I’ve been away the past two weeks—about as far as you can go and mostly out of communication in Patagonia. I came back to repercussions of the Japan earthquake and tsunami as well as the ongoing Middle East news headlined now by Libya and Yemen. One of my first blackberry emails off the plane was an account of last week’s PREA meeting where a record number of attendees where reportedly especially upbeat, buoyed by what else—the increasing number of deals. Properties are moving again—year over year sales for January and February up around 50%. Transactions have begun in secondary and some tertiary markets. Prices are increasing and the CMBS market is bouncing back.
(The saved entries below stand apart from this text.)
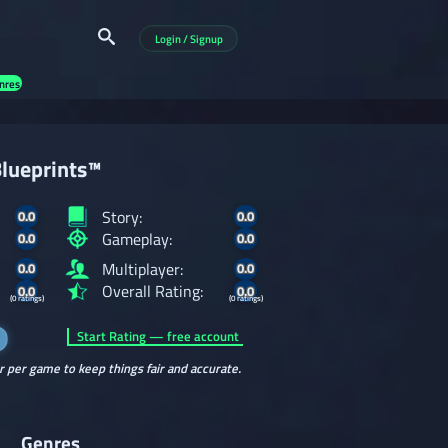
Login / Signup
nres
lueprints™
Story:
0.0
0.0
Gameplay:
0.0
0.0
Multiplayer:
0.0
0.0
Overall Rating:
0.0
0.0
(0 ratings)
(0 ratings)
Start Rating — free account
r per game to keep things fair and accurate.
Genres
A fee based industry sees momentum returning and everybody feels more confident about deals, deals, and the possibility of more deals.
In the real estate Traderama, the properties and buildings are almost beside the point now. Fundamentals—supply and demand, leasing trends—are covered perfunctorily in investment committee reports, but the idea isn’t to hold a property and nurture it. It’s to ride an expected market upswing, and sell as soon as possible for as big a gain as possible. Timing plays don’t require much real estate management acumen, and when the Traderama gets going with advisors and investment bankers using Other People’s Money, you have plenty of interchangeable buyers and sellers transacting with one another to keep the prices moving higher and the fees flowing. That’s really all that counts.
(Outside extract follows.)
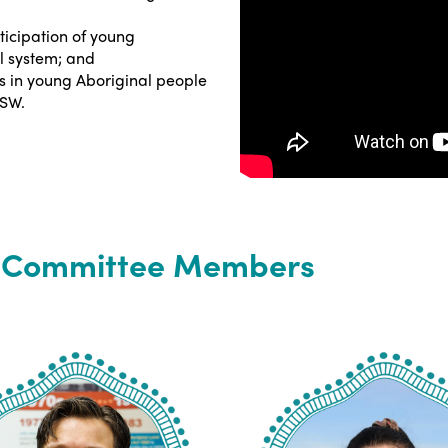
ticipation of young
l system; and
s in young Aboriginal people
NSW.
y Committee Members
Of course, as we all learned just a few short years ago, the Traderama stops cold when it becomes clear properties cannot produce enough to cover expenses. Mortgage markets today remain fairly disciplined and most of the current deals have heavy outlays of cash involved. So we’re a long way from going off any cliff. And fundamentals are (slowly) improving. So in fact there is reason for optimism about a decent year ahead.
But for any transaction upsurge, players would be wise to pay attention to the anemic U.S. economy, structural shifts in how companies do business, and the beleaguered state of the average American who copes with weakening long-term earnings prospects, depleted savings, and restricted access to easy credit. All these factors will place limits on the length of any Traderama bull market. Then again, in the current moment we don’t have to care. Current nuclear plant meltdowns, the potential for sharply higher energy prices, and widespread public employee layoffs apparently don’t matter in the Traderama bubble when we can cash in now.
Of course, the Traderama extends well beyond real estate. AT&T buying T-Mobile gives more hope to corporate traders that M&A activity will get stoked for more big transaction fees on all fronts. The stock market keeps going up on such happy news and Manhattan co-op prices register upticks as Wall Street folks fatten their wallets.
As long as we can concoct deals, nothing else really matters.